START Record extracts

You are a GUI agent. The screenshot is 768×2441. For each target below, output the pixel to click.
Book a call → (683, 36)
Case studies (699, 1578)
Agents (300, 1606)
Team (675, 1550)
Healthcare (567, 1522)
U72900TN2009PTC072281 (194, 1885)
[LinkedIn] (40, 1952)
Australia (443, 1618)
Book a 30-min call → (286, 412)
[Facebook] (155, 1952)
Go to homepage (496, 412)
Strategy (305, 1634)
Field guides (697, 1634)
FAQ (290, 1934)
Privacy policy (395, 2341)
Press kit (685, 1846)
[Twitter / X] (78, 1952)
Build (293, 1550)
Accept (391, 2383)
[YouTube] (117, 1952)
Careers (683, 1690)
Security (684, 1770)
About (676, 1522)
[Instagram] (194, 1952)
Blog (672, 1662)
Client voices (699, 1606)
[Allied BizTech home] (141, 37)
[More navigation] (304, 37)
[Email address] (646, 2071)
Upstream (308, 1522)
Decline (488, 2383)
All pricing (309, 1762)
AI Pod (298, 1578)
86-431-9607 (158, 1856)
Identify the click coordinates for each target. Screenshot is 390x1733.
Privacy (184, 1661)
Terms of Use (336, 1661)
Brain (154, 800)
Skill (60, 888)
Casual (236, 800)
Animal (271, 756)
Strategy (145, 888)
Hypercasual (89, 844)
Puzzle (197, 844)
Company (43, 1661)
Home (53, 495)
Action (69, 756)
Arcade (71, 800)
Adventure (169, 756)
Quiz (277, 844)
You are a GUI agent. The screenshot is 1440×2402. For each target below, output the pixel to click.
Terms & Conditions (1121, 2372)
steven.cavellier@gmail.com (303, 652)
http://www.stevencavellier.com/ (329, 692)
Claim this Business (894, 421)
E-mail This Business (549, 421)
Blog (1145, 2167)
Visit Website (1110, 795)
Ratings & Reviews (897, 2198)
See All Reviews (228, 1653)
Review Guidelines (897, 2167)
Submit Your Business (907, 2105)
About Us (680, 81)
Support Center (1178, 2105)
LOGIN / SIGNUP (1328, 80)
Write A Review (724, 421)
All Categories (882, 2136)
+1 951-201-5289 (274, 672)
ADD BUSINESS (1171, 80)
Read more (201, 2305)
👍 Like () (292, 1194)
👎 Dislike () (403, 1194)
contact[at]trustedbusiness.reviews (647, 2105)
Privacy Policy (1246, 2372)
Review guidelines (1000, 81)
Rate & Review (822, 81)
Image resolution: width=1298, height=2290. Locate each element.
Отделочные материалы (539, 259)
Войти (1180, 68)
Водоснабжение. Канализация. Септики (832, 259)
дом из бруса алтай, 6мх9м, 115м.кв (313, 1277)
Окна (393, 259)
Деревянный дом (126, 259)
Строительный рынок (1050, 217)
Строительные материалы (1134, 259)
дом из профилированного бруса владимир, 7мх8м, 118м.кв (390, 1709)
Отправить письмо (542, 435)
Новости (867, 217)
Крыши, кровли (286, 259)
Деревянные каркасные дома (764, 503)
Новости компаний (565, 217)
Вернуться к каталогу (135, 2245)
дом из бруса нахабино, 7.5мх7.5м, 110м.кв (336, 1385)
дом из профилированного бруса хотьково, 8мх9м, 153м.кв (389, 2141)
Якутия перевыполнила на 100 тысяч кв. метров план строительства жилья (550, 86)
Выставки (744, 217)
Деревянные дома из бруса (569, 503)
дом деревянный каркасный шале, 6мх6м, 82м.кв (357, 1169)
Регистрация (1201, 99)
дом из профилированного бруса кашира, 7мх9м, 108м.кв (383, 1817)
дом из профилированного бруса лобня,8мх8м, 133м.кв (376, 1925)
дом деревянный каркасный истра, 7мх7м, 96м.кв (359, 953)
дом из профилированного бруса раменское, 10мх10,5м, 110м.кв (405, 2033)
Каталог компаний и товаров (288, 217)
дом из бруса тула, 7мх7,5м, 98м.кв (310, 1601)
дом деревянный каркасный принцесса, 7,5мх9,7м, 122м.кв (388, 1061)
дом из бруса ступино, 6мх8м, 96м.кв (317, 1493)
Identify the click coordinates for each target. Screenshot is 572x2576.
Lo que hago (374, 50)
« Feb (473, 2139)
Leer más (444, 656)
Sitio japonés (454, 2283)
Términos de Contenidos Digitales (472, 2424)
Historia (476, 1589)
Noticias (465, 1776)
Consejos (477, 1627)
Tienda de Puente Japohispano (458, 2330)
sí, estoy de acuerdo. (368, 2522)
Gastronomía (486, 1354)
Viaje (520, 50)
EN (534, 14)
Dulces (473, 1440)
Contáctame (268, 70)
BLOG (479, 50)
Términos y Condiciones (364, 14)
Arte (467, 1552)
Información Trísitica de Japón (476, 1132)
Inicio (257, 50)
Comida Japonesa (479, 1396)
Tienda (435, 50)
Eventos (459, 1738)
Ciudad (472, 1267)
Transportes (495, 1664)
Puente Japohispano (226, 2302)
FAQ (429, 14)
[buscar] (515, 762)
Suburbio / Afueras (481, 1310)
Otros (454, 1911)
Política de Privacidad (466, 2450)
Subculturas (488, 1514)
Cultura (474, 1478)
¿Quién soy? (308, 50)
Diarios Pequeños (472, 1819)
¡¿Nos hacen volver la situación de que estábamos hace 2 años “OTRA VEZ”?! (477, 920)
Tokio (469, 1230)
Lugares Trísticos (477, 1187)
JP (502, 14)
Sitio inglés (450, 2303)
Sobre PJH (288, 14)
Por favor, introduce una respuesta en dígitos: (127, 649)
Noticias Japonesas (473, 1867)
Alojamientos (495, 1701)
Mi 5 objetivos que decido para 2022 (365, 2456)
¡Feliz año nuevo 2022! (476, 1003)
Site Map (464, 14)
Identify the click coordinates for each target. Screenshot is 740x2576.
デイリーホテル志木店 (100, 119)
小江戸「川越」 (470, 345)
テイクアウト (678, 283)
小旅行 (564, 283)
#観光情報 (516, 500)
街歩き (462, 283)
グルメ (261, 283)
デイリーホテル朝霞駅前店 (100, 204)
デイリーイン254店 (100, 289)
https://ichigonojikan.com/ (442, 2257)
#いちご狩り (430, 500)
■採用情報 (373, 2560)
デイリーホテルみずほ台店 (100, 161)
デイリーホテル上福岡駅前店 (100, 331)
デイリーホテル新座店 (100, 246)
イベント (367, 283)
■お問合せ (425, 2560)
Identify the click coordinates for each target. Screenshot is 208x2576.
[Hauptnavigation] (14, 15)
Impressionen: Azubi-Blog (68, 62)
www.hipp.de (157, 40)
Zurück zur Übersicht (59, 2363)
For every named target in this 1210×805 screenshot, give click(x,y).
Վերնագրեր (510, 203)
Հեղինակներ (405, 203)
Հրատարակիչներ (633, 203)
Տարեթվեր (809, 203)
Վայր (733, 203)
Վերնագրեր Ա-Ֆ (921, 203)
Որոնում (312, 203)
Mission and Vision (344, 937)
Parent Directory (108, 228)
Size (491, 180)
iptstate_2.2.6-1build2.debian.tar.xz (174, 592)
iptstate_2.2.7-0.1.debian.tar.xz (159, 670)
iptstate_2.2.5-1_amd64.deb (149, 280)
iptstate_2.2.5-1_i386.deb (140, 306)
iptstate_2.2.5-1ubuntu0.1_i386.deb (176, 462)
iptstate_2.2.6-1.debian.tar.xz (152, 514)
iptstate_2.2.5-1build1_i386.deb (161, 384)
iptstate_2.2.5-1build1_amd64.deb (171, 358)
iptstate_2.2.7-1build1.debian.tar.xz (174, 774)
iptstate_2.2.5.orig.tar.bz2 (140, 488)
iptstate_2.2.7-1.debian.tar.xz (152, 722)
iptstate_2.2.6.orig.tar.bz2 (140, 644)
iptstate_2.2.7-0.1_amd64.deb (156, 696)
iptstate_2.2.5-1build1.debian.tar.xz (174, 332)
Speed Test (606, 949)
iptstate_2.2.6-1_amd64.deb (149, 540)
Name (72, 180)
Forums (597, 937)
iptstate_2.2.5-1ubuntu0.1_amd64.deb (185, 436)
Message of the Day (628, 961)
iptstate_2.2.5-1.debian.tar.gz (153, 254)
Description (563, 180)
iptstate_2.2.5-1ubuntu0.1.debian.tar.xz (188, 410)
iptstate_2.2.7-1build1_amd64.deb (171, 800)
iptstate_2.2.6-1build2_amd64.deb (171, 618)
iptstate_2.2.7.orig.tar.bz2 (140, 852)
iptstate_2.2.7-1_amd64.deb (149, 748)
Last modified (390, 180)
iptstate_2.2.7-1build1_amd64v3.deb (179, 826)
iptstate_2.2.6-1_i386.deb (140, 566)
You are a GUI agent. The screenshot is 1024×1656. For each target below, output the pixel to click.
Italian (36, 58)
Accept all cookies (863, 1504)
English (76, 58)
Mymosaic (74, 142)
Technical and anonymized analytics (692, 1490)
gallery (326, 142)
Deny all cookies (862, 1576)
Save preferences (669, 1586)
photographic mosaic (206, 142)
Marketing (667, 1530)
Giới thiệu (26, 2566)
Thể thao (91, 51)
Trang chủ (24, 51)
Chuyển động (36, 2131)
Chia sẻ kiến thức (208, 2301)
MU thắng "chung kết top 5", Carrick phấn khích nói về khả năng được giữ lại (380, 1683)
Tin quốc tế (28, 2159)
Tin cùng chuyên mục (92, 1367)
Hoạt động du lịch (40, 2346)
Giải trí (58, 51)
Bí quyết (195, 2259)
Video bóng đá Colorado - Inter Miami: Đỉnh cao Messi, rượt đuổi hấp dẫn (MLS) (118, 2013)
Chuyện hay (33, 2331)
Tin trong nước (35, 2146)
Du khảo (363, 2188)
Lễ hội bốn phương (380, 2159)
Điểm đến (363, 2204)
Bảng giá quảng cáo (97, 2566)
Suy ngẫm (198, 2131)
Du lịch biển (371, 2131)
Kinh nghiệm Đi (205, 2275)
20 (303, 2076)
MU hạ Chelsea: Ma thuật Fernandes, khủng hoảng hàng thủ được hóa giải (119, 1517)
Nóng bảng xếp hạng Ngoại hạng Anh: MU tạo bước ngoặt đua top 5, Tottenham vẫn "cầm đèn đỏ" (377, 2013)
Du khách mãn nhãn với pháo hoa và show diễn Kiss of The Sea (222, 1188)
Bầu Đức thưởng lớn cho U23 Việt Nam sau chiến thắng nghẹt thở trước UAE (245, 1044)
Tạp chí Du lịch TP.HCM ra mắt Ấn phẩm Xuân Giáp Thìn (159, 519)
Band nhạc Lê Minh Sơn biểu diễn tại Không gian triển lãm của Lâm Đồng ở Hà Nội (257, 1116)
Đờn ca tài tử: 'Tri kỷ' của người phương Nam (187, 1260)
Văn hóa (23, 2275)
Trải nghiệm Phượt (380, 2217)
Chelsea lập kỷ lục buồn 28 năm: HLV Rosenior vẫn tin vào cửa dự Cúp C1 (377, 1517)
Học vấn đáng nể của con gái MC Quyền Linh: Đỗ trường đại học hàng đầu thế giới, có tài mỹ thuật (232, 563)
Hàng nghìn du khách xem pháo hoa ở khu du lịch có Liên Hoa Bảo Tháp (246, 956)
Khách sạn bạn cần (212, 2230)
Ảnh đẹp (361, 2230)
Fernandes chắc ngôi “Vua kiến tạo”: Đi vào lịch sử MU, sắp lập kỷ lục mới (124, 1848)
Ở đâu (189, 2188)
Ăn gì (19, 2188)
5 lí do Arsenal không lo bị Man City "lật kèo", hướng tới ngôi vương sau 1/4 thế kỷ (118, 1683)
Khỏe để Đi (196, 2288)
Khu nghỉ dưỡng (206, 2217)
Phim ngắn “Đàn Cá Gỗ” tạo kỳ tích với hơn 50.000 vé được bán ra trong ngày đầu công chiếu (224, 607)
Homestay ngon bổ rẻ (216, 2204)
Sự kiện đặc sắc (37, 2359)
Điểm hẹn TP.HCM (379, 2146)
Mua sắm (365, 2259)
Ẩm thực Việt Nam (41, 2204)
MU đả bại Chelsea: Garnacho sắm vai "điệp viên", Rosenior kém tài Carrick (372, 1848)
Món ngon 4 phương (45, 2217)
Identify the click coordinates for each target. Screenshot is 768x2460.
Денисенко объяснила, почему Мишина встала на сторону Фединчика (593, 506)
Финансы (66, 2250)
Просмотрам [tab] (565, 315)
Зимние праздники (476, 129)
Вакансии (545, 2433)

END Record extracts

**Problem:**
From the records above, copy only the lines starting with the line that holds "Consejos (477, 1627)" and going on through the line that holds "Mi 5 objetivos", exactly as written.

**Solution to the exercise:**
Consejos (477, 1627)
Tienda de Puente Japohispano (458, 2330)
sí, estoy de acuerdo. (368, 2522)
Gastronomía (486, 1354)
Viaje (520, 50)
EN (534, 14)
Dulces (473, 1440)
Contáctame (268, 70)
BLOG (479, 50)
Términos y Condiciones (364, 14)
Arte (467, 1552)
Información Trísitica de Japón (476, 1132)
Inicio (257, 50)
Comida Japonesa (479, 1396)
Tienda (435, 50)
Eventos (459, 1738)
Ciudad (472, 1267)
Transportes (495, 1664)
Puente Japohispano (226, 2302)
FAQ (429, 14)
[buscar] (515, 762)
Suburbio / Afueras (481, 1310)
Otros (454, 1911)
Política de Privacidad (466, 2450)
Subculturas (488, 1514)
Cultura (474, 1478)
¿Quién soy? (308, 50)
Diarios Pequeños (472, 1819)
¡¿Nos hacen volver la situación de que estábamos hace 2 años “OTRA VEZ”?! (477, 920)
Tokio (469, 1230)
Lugares Trísticos (477, 1187)
JP (502, 14)
Sitio inglés (450, 2303)
Sobre PJH (288, 14)
Por favor, introduce una respuesta en dígitos: (127, 649)
Noticias Japonesas (473, 1867)
Alojamientos (495, 1701)
Mi 5 objetivos que decido para 2022 (365, 2456)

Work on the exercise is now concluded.